Foto: Walter Glück
Für mich ist es jedes Mal ein besonderer Moment, wenn ich jemandem ganz persönlich den Segen und die Verheißung Gottes zusprechen darf, als von Gott Gesegneter selbst zum Segen für andere zu werden. Oft spüre ich, dass es für die jeweilige Person, die mir gegenübersteht und den Segen empfängt, ebenfalls ein ganz berührender Moment ist.

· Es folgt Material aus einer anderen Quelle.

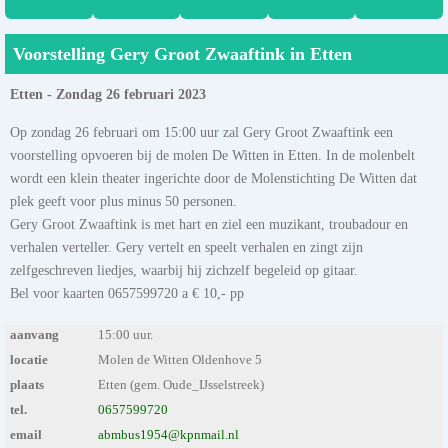
Voorstelling Gery Groot Zwaaftink in Etten
Etten - Zondag 26 februari 2023
Op zondag 26 februari om 15:00 uur zal Gery Groot Zwaaftink een
voorstelling opvoeren bij de molen De Witten in Etten. In de molenbelt
wordt een klein theater ingerichte door de Molenstichting De Witten dat
plek geeft voor plus minus 50 personen.
Gery Groot Zwaaftink is met hart en ziel een muzikant, troubadour en
verhalen verteller. Gery vertelt en speelt verhalen en zingt zijn
zelfgeschreven liedjes, waarbij hij zichzelf begeleid op gitaar.
Bel voor kaarten 0657599720 a € 10,- pp
aanvang
15:00 uur.
locatie
Molen de Witten Oldenhove 5
plaats
Etten (gem. Oude_IJsselstreek)
tel.
0657599720
email
abmbus1954@kpnmail.nl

In St. Michael haben Gottesdienste, die mit der Einladung zu einem persönlichen Segen enden, eine lange Tradition. Am Ende des monatlichen Krankengottesdienstes laden wir jeden dritten Mittwoch Kranke, Pflegende oder Angehörige zum Empfang eines individuellen Segens ein. Jeden zweiten Mittwoch im Monat gab es seit einigen Jahren das Angebot des Abrahamsegens für Menschen in Übergangssituationen.
Wir werden dieses Angebot verändern und am ersten Sonntag im Monat jeweils am Ende der Abendmesse um 18 Uhr dazu einladen, weil wir uns wünschen, dass das Angebot so mehr Menschen erreicht, die mit ganz unterschiedlichen Anliegen und mit allen Zumutungen des Lebens diesen Segen Gottes erbitten für sich und für ihre Lebenssituation, allein oder als Paar.
„Eine solche Bitte ist Ausdruck der Dankbarkeit für ihre Liebe und Ausdruck des Wunsches, diese Liebe aus dem Glauben zu gestalten“, heißt es in der Handreichung zu Segensfeiern von Bischofskonferenz und Zentralkomitee, die unser Erzbischof uns Seelsorgern empfohlen hat. Er wünscht, dass alle Paare, die sich lieben und für ihre Partnerschaft von der Kirche einen Segen erbitten, in diesem Segen die Zuwendung Gottes spüren.
Ein Segen ist Zeichen und Zusage der Zuwendung Gottes. Die Kirche kann ihn nicht „machen“, er ist für niemanden „verfügbar“, und man kann sich auch nicht selbst segnen. Ein ganzes Team von mir beauftragten Personen wird am Ende des Gottesdienstes den Einzelsegen mit einer Geste und mit Worten zuzusprechen. Wer stellvertretend den Segen Gottes zuspricht, tut dies, ohne zu bewerten oder zu beurteilen. „ICHwerde dich segnen, und ein Segen sollst du sein“ (vgl. Gen 12,2). Das gilt für uns alle: Mögen wir einander zum Segen werden!